▶ **MATERIAL FOR THIS EXERCISE**:
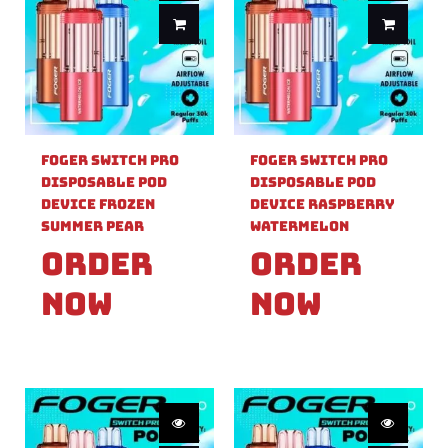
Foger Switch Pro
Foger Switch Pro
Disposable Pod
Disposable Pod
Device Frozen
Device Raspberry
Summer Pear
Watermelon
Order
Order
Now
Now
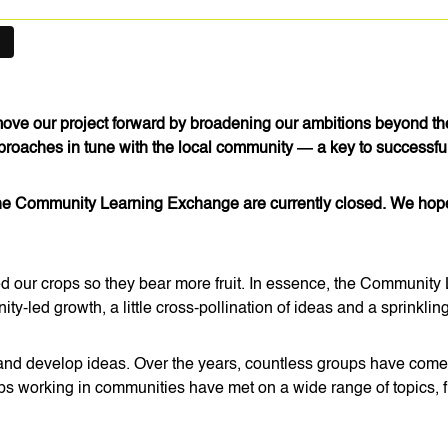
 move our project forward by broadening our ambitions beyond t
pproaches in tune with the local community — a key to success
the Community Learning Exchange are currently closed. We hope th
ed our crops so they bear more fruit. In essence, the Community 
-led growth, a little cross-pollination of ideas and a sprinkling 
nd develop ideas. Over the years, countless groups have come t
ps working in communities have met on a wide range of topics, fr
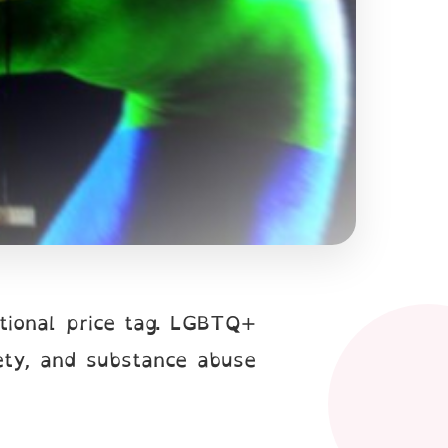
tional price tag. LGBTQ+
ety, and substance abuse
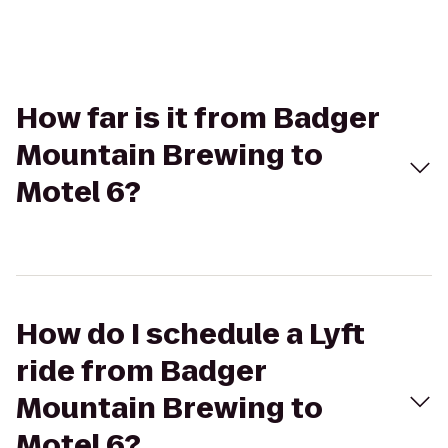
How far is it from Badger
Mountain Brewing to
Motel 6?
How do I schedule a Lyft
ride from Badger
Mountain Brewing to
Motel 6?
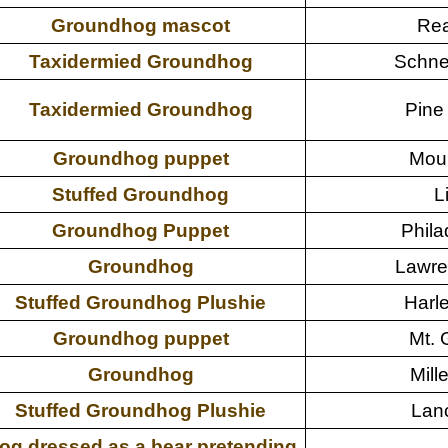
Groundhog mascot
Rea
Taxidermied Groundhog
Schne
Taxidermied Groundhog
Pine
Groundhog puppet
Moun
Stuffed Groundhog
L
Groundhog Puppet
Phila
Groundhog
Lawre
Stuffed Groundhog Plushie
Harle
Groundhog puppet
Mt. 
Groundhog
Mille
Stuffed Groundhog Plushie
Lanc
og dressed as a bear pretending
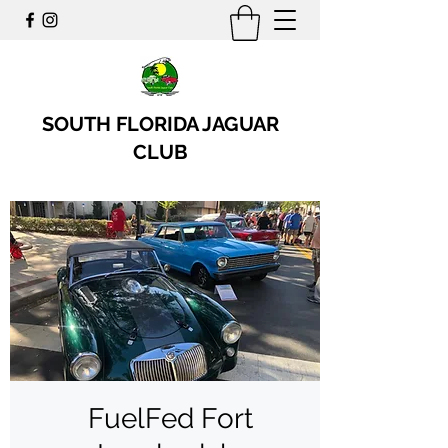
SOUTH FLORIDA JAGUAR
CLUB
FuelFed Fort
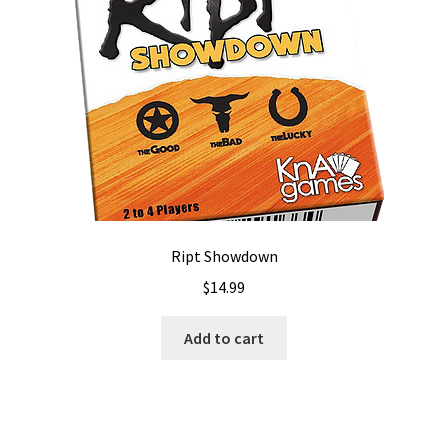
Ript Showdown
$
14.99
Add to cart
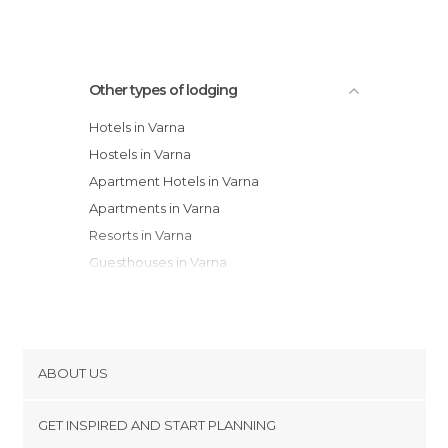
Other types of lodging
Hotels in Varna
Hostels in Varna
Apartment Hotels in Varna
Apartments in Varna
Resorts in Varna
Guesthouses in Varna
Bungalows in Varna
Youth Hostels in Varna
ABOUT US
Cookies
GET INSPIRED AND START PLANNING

* * *

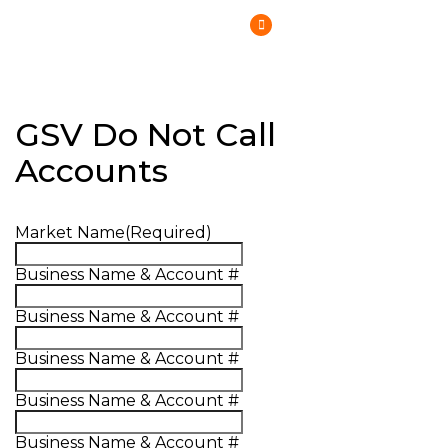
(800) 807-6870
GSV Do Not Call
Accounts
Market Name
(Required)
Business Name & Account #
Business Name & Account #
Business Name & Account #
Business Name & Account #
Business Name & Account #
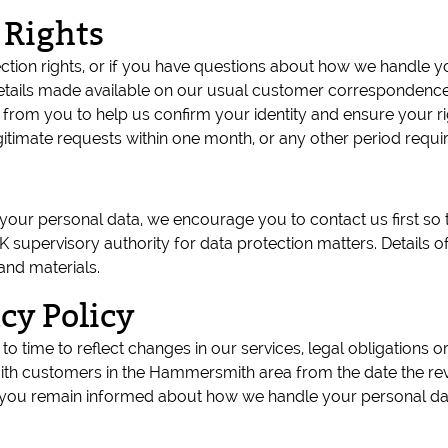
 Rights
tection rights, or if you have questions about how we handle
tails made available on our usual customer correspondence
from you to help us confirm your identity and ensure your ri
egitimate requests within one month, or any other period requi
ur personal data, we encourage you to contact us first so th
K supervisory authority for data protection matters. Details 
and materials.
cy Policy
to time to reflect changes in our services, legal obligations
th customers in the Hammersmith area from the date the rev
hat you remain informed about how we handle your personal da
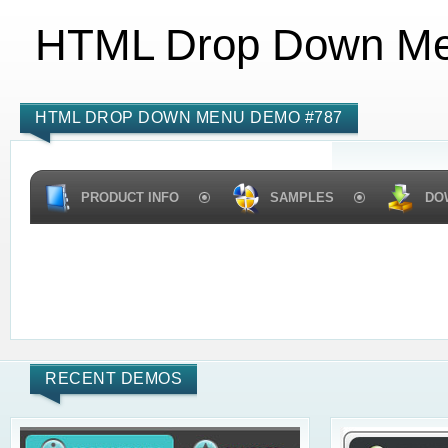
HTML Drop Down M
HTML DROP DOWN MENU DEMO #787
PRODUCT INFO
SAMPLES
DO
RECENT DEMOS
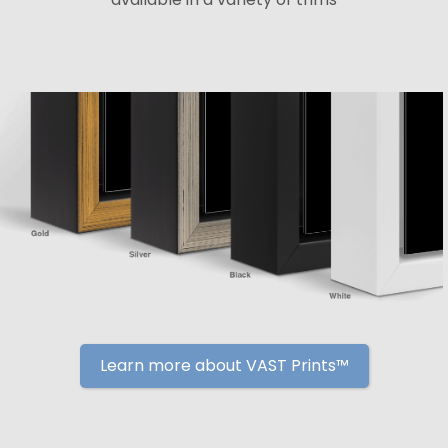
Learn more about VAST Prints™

▶ **TASK**:
Once the line with "to time to reflect" is found above, transcribe each line from it through the line with "Learn more about VAST Prints™", exactly, and omit the pictures.

▶ **SOLUTION TO THE PROBLEM**:
to time to reflect changes in our services, legal obligations
th customers in the Hammersmith area from the date the rev
hat you remain informed about how we handle your personal da
HTML Drop Down M
HTML DROP DOWN MENU DEMO #787
PRODUCT INFO
SAMPLES
DO
RECENT DEMOS
Learn more about VAST Prints™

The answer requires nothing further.